In your copy of the entries below, keep every word exactly and leave out all images.
************
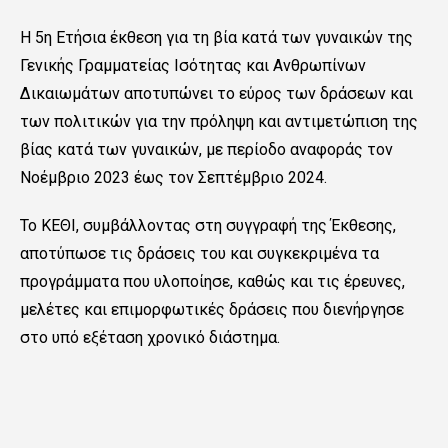
Η 5η Ετήσια έκθεση για τη βία κατά των γυναικών της
Γενικής Γραμματείας Ισότητας και Ανθρωπίνων
Δικαιωμάτων αποτυπώνει το εύρος των δράσεων και
των πολιτικών για την πρόληψη και αντιμετώπιση της
βίας κατά των γυναικών, με περίοδο αναφοράς τον
Νοέμβριο 2023 έως τον Σεπτέμβριο 2024.
Το ΚΕΘΙ, συμβάλλοντας στη συγγραφή της Έκθεσης,
αποτύπωσε τις δράσεις του και συγκεκριμένα τα
προγράμματα που υλοποίησε, καθώς και τις έρευνες,
μελέτες και επιμορφωτικές δράσεις που διενήργησε
στο υπό εξέταση χρονικό διάστημα.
************
→ Answer below:
Η 5η Ετήσια έκθεση για τη βία κατά των γυναικών της
Γενικής Γραμματείας Ισότητας και Ανθρωπίνων
Δικαιωμάτων αποτυπώνει το εύρος των δράσεων και
των πολιτικών για την πρόληψη και αντιμετώπιση της
βίας κατά των γυναικών, με περίοδο αναφοράς τον
Νοέμβριο 2023 έως τον Σεπτέμβριο 2024.
Το ΚΕΘΙ, συμβάλλοντας στη συγγραφή της Έκθεσης,
αποτύπωσε τις δράσεις του και συγκεκριμένα τα
προγράμματα που υλοποίησε, καθώς και τις έρευνες,
μελέτες και επιμορφωτικές δράσεις που διενήργησε
στο υπό εξέταση χρονικό διάστημα.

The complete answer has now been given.